Het Arabisch-Egyptisch is een versie van het Arabisch dat gesproken wordt in Egypte.
Klanken Onbekende medeklinkers voor het Nederlands: Het Egyptisch kent veel klanken die in de Nederlandse taal niet voorkomen. Vooral vallen de emfatische klanken op. Deze klanken hebben de functie dat ze doffer worden uitgesproken dan de andere klanken. Dit soort klanken komen niet voor in de Nederlandse taal. Ook wordt de /w/ klank anders uitgesproken dan in het Nederlands. In het Egyptisch wordt deze klank met geronde lippen uitgesproken. Het kan worden vergeleken met de zogenoemde “Surinaamse W”. En er zijn natuurlijk ook een aantal diepe-keelklanken die we niet kennen in het Nederlands.
Bekende medeklinkers in het Nederlands: Net als in het Nederlands, wordt er in het Egyptisch veel gebruik gemaakt van zogenoemde keelklanken. Een voorbeeld een keelklank is de /g/ in het woord “groot”. Ook een klank die opvallend is in het Egyptisch is de stemband-klik. Die spreken we in het Nederlands uit in de woorden na-apen en mee-eten (op de plek van het streepje).

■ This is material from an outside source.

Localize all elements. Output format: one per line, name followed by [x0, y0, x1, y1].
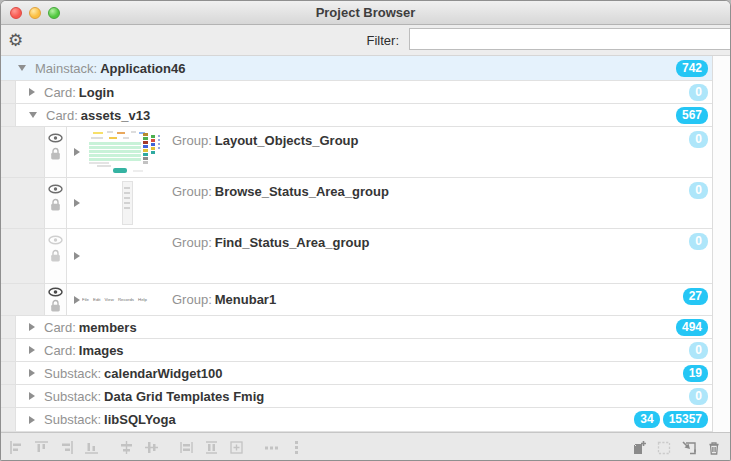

Klinkers: De Egyptische taal kent 4 klinkers, /a/, /e/, /i/ en de /u/. Alle klinkers hebben een korte en een lange variant. Er zijn een aantal regels die bepalen hoe de verschillende klinkers worden uitgesproken. Wanneer een /a/ (kort of lang) niet voor een emfatische klank staat, wordt het uitgesproken als de Nederlandse /èè/. Als er wel een emfatische klank achter staat, wordt het meer achter in de keel uitgesproken. De korte /e/ klinkt als de Nederlandse /i/. De lange /e/ klinkt als de /e/ in “breed”. De /u/ klinkt als een /o/ in de omgeving van emfatische klanken. Wanneer er geen emfatische klanken zijn, wordt het uitgesproken als een /oe/. De /i/, kort en lang, wordt uitgesproken als in de Nederlandse woorden “vis” “vies”. Het Egyptisch Arabisch kent geen dubbelklanken, zoals de /ui/, de /eu/ of de /au/ .

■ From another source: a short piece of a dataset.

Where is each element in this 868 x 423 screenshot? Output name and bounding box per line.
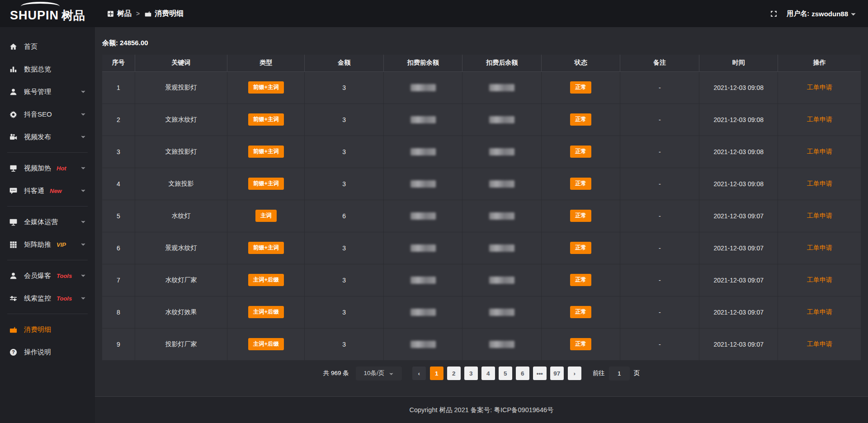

Voor meer uitgebreide informatie over het klankensysteem van het Egyptisch verwijzen we je naar de eigen pagina van deze taal. Deze vind je onder "Overzicht talen".

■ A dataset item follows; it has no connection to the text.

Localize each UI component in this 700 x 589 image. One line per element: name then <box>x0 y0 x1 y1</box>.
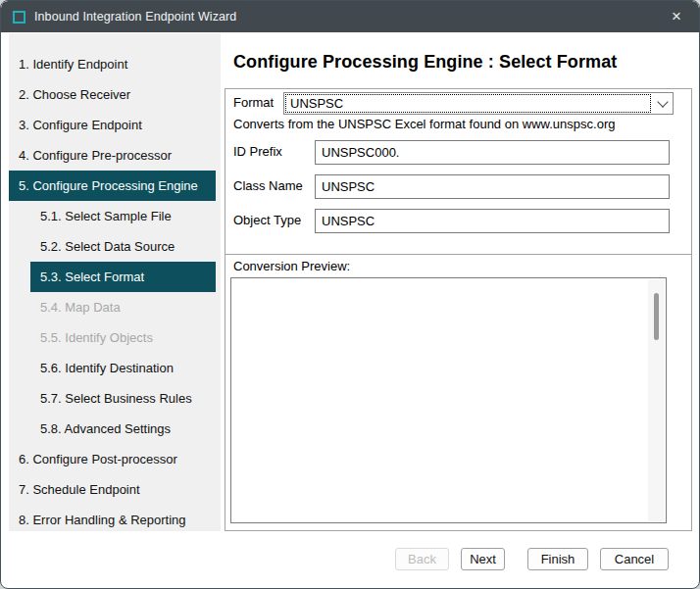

Grammatica Het Egyptisch is een “wortel-taal”. Dit houdt in dat de woorden die aan elkaar gekoppeld zijn, dezelfde medeklinkers bevatten, in dezelfde volgorde. Door er voor- , tussen - en achtervoegsels aan toe te voegen worden gerelateerde woorden gevormd. Hierbij wordt een vast patroon gevolgd. Hieronder staat een voorbeeld van de medeklinkers K-T-B. Enkel de klinkers veranderen.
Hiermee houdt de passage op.